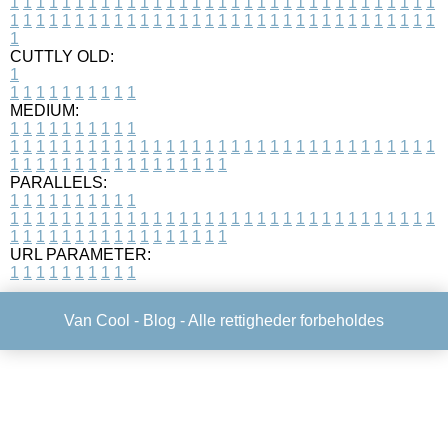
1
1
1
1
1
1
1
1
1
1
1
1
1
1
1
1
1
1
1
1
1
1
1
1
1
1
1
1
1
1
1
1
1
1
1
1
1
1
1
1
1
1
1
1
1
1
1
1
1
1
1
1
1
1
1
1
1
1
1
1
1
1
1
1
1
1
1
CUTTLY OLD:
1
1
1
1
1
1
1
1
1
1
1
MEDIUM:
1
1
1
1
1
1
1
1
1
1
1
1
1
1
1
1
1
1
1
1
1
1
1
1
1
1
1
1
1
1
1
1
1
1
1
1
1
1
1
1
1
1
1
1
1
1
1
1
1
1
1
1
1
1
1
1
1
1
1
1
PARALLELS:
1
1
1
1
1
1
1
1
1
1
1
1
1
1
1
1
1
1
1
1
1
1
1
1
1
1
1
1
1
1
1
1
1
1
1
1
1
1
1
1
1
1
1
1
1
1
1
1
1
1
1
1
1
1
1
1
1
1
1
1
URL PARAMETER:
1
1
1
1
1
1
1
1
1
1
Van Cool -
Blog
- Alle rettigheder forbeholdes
···
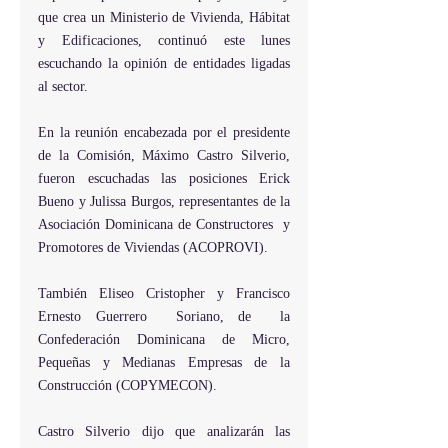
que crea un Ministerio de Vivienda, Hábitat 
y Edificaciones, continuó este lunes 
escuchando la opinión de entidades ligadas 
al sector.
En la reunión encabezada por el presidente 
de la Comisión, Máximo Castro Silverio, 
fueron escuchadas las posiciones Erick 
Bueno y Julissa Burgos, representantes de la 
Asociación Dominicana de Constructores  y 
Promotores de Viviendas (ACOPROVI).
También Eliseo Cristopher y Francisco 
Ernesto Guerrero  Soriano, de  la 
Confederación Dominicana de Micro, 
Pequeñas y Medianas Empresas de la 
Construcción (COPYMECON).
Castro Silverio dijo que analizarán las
···
**ACTIVITY**
Scan the records above, then copy out each line that mentions "Silverio".

**WRITTEN REPLY**
de la Comisión, Máximo Castro Silverio, 
Castro Silverio dijo que analizarán las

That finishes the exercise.